Gravitational waves are miniscule ripples in space-time, thought to be triggered by massive events in space like exploding stars and the merging of black holes at the centre of galaxies.

Einstein predicted the existence of gravitational waves a century ago, but the first conclusive detection was not until 2015, from ground-based observatories.

This discovery offers scientists an exciting prospect – an entirely new way of observing the Universe, even for large scale events billions of light years away and objects that emit no light such as black holes. However, ground-based observations are limited by background gravitational noise and by the curvature of the Earth, because measurements must be made over vast distances to detect these tiny perturbations. Ground-based observatories can only be used to detect the highest frequency gravitational waves, which means that the ability to observe cataclysmic events in space is still limited.
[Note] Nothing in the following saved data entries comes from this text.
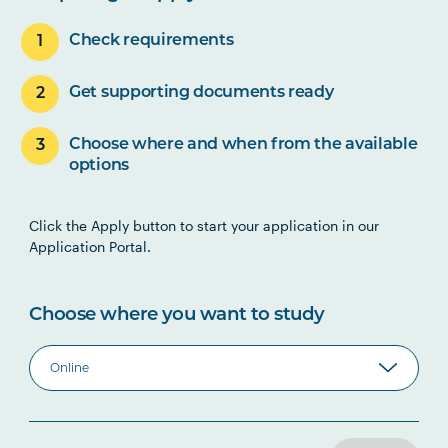
Check requirements
Get supporting documents ready
Choose where and when from the available
options
Click the Apply button to start your application in our
Application Portal.
Choose where you want to study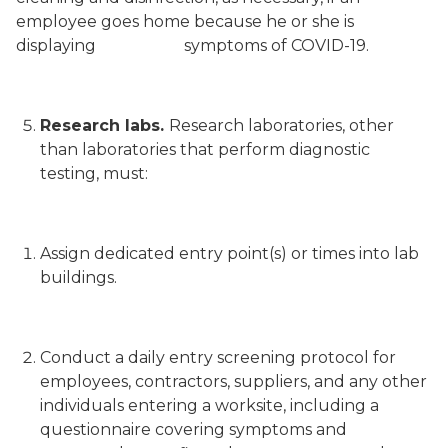
employee goes home because he or she is
displaying symptoms of COVID-19.
Research labs.
Research laboratories, other
than laboratories that perform diagnostic
testing, must:
Assign dedicated entry point(s) or times into lab
buildings.
Conduct a daily entry screening protocol for
employees, contractors, suppliers, and any other
individuals entering a worksite, including a
questionnaire covering symptoms and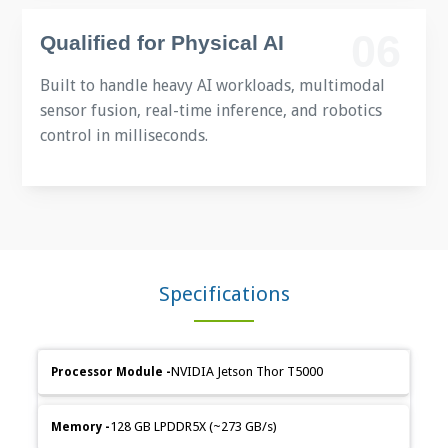
06
Qualified for Physical AI
Built to handle heavy AI workloads, multimodal
sensor fusion, real-time inference, and robotics
control in milliseconds.
Specifications
Feature
Specification
NVIDIA Jetson Thor T5000
Category
Details
128 GB LPDDR5X (~273 GB/s)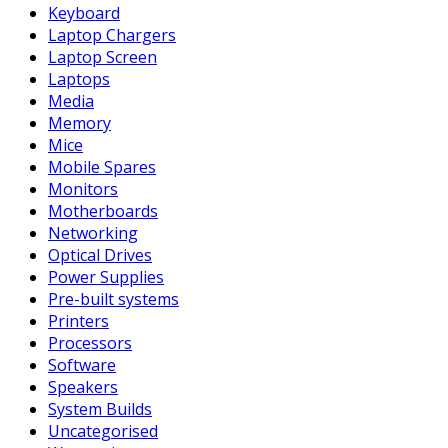
Keyboard
Laptop Chargers
Laptop Screen
Laptops
Media
Memory
Mice
Mobile Spares
Monitors
Motherboards
Networking
Optical Drives
Power Supplies
Pre-built systems
Printers
Processors
Software
Speakers
System Builds
Uncategorised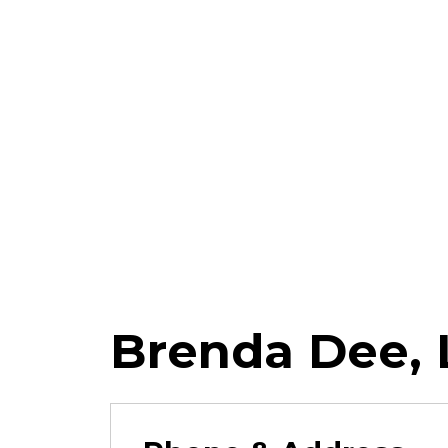
Brenda Dee,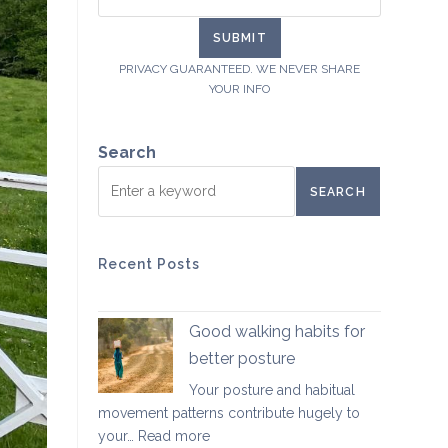
PRIVACY GUARANTEED. WE NEVER SHARE
YOUR INFO
Search
SEARCH
Recent Posts
Good walking habits for
better posture
Your posture and habitual
movement patterns contribute hugely to
:
your…
Read more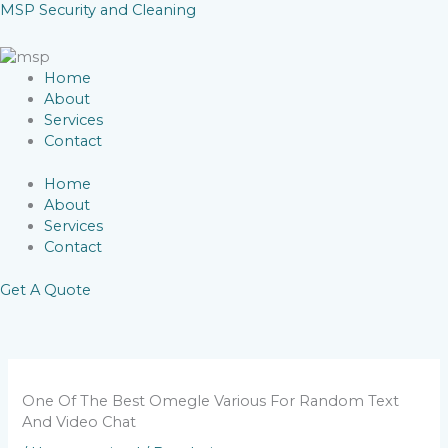
Skip
MSP Security and Cleaning
to
content
Home
About
Services
Contact
Home
About
Services
Contact
Get A Quote
One Of The Best Omegle Various For Random Text
And Video Chat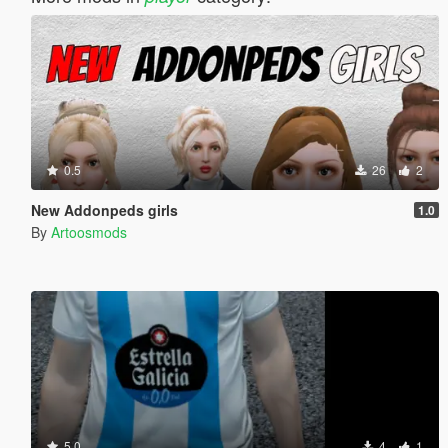
0.5
26
2
New Addonpeds girls
1.0
By
Artoosmods
5.0
4
1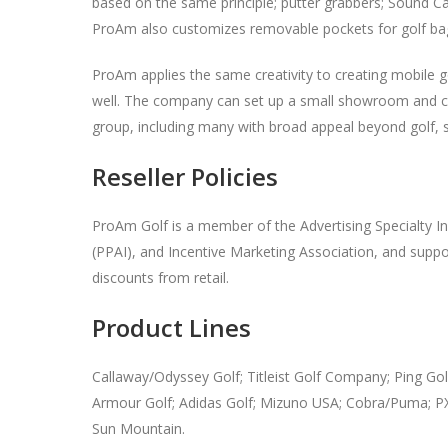
based on the same principle; putter grabbers; Sound Ca
ProAm also customizes removable pockets for golf ba
ProAm applies the same creativity to creating mobile go
well. The company can set up a small showroom and cond
group, including many with broad appeal beyond golf,
Reseller Policies
ProAm Golf is a member of the Advertising Specialty In
(PPAI), and Incentive Marketing Association, and support
discounts from retail.
Product Lines
Callaway/Odyssey Golf; Titleist Golf Company; Ping Gol
Armour Golf; Adidas Golf; Mizuno USA; Cobra/Puma; P
Sun Mountain.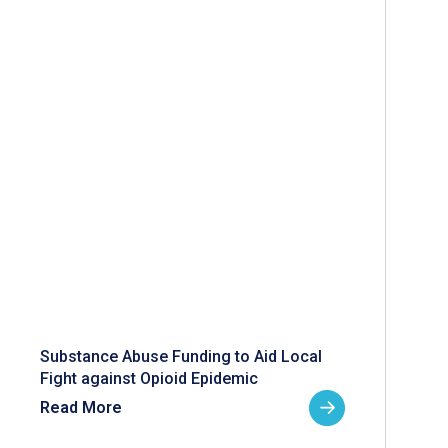
Substance Abuse Funding to Aid Local
Fight against Opioid Epidemic
Read More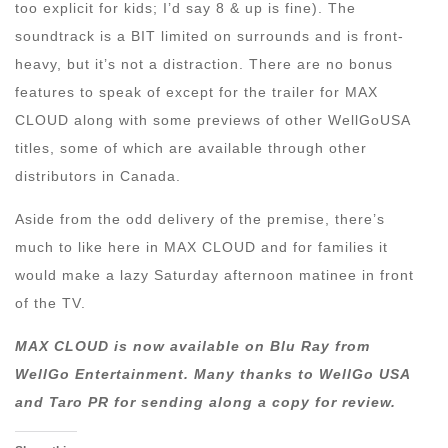
too explicit for kids; I’d say 8 & up is fine). The
soundtrack is a BIT limited on surrounds and is front-
heavy, but it’s not a distraction. There are no bonus
features to speak of except for the trailer for MAX
CLOUD along with some previews of other WellGoUSA
titles, some of which are available through other
distributors in Canada.
Aside from the odd delivery of the premise, there’s
much to like here in MAX CLOUD and for families it
would make a lazy Saturday afternoon matinee in front
of the TV.
MAX CLOUD is now available on Blu Ray from
WellGo Entertainment. Many thanks to WellGo USA
and Taro PR for sending along a copy for review.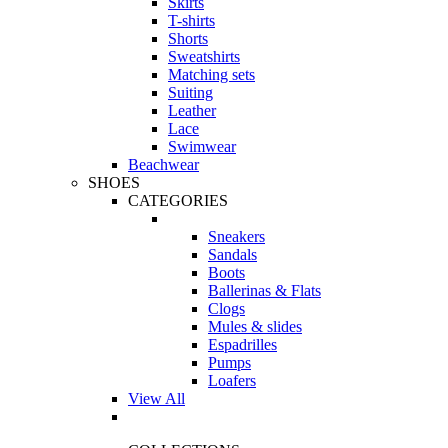
Skirts
T-shirts
Shorts
Sweatshirts
Matching sets
Suiting
Leather
Lace
Swimwear
Beachwear
SHOES
CATEGORIES
Sneakers
Sandals
Boots
Ballerinas & Flats
Clogs
Mules & slides
Espadrilles
Pumps
Loafers
View All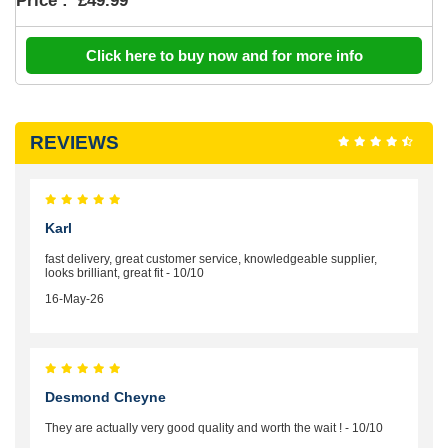
Price :
£49.99
Click here to buy now and for more info
REVIEWS
Karl
fast delivery, great customer service, knowledgeable supplier,
looks brilliant, great fit - 10/10
16-May-26
Desmond Cheyne
They are actually very good quality and worth the wait ! - 10/10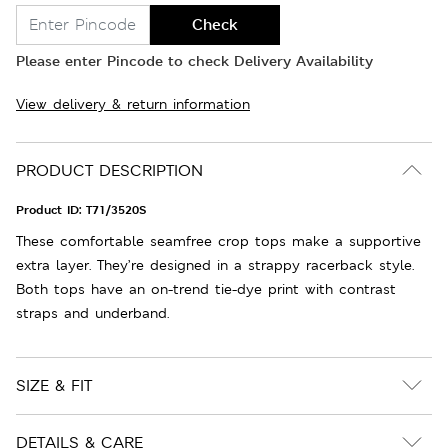
Check
Please enter Pincode to check Delivery Availability
View delivery & return information
PRODUCT DESCRIPTION
Product ID:
T71/3520S
These comfortable seamfree crop tops make a supportive
extra layer. They’re designed in a strappy racerback style.
Both tops have an on-trend tie-dye print with contrast
straps and underband.
SIZE & FIT
DETAILS & CARE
To capture the lower frequency waves and study them in more detail a space-based observatory is needed. This will require three spacecraft flying in a triangular formation with a laser metrology system linking them that is capable of measuring with unprecedented precision, to a few millionths of a millionth of a metre, over distances of 1.5 million km. It also requires test masses to be housed inside the spacecraft in gravitational free fall, isolated entirely from all other gravitational effects from their surroundings (including those of the spacecraft itself). This means that any changes in distance between the test masses measured by the lasers can only be due to the passage of gravitational waves, causing the fabric of space and time to stretch and contract.

Because the technology requirements are so demanding, ESA launched Pathfinder to prove it could be done before embarking on the much larger LISA mission. Pathfinder was an outstanding success, exceeding all expectations and demonstrating conclusively that the measurement principles needed for LISA could be achieved. A team from UK’s Glasgow University developed the optical bench for Pathfinder, a core element of the laser metrology system, with funding from the UK Space Agency.

Building on this success, the Glasgow team is now working in partnership with UKRI-STFC’s Astronomy Technology Centre in Edinburgh to design the optical benches for LISA. The UK Space Agency is also funding development of a LISA Data centre in the UK, led by Edinburgh and Birmingham Universities, to ensure that UK scientists will be at the forefront of gravitational wave research when LISA is launched.